**Exercise instructions**
For this exercise, print the listing below exactly, without its pictures.

**Data provided**
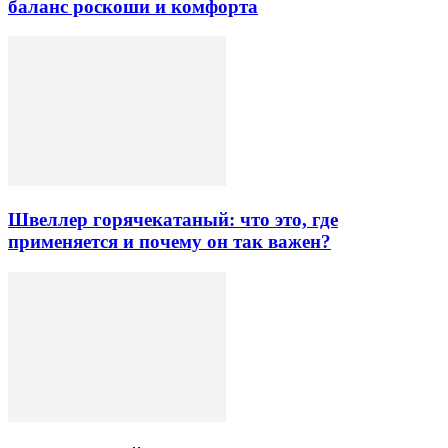
баланс роскоши и комфорта
Швеллер горячекатаный: что это, где
применяется и почему он так важен?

**Answer below**
баланс роскоши и комфорта
Швеллер горячекатаный: что это, где
применяется и почему он так важен?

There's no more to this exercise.